2.7. Plaque reduction neutralization test (PRNT) of SARS-CoV-2

Vero E6 cells were seeded in a 24-well plate with 1 ​× ​105 ​cells/well overnight. The next day, sera from mice were serially diluted in DMEM and incubated with 100 TCID50 SARS-CoV-2 at 37 ​°C for 1 ​h. DMEM without sera was used as a negative control. The mixture was then added to the Vero E6 cells. After incubation at 37 ​°C for 1 ​h, the supernatants were completely removed, the cells were washed with PBS, and replaced with 0.9% methylcellulose-2% FBS-DMEM. Plaque formation was observed daily in the infected Vero E6 cells. Four days later, the overlay was removed, and the cells were fixed with 4% paraformaldehyde and stained with 0.1% crystal violet solution. The plaques from serum-treated wells were normalized to those of non-treatment controls (set as 100%). The dilution of sera which reduced the percentage of plaques by 50% (PRNT50) was calculated using nonlinear regression analysis.

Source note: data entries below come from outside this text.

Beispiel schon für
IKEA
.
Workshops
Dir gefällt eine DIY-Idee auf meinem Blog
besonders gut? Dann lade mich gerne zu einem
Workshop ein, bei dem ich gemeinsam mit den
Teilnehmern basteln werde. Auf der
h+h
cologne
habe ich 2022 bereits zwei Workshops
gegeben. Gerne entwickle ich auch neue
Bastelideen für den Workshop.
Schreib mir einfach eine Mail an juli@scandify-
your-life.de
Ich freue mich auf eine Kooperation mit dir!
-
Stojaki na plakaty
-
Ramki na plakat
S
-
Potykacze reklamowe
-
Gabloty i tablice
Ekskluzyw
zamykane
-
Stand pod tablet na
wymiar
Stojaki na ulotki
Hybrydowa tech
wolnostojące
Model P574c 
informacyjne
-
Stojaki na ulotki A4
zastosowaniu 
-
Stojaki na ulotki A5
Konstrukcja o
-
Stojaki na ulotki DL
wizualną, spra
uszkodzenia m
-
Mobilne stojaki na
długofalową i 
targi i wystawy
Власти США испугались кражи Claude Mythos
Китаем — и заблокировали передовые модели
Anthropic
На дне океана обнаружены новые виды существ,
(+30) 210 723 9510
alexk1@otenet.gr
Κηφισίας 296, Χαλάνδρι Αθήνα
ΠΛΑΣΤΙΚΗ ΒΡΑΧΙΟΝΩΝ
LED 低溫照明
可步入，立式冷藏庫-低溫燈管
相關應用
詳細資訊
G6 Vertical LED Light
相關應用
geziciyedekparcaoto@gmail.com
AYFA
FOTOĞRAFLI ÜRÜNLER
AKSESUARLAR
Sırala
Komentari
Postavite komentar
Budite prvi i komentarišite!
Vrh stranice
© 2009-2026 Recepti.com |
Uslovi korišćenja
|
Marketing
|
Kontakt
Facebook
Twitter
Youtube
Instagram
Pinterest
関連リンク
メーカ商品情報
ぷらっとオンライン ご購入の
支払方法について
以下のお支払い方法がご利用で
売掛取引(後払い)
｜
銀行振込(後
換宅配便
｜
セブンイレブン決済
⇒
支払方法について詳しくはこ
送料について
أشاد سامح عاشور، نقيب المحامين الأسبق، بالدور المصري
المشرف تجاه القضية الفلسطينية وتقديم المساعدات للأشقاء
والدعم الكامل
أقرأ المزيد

2.8. Evaluation of antigen-specific T-cell responses by enzyme-linked immunospot (ELISpot) assay

An IFN-γ ELISpot assay was performed following manufacturer instructions (3321-4APT-10, Mabtech, Sweden) to evaluate the antigen-specific T-cell responses induced by the AdC68-S vaccine. In brief, freshly harvested splenocytes (5 ​× ​105/well) were stimulated in duplicate for 24 ​h with 4 ​mg/mL of a synthesized 18-mer peptide library (GenScript, China) spanning the entire S protein of SARS-CoV-2, with overlaps of 10 amino acids. After 20–24 ​h of stimulation, biotinylated detection antibody and streptavidin-horseradish peroxidase were added. The numbers of IFN-γ spot-forming cells (SFCs) were counted after the addition of 3-amino-9-ethylcarbazole (AEC) substrate solution. Phorbol 12-myristate 13-acetate (PMA) was added to the positive-control group, whereas the negative-control group received no stimuli. The numbers of antigen-specific IFN-γ secreting T-cells were calculated by Smart-count in the Cellular Technology Limited (CTL) software.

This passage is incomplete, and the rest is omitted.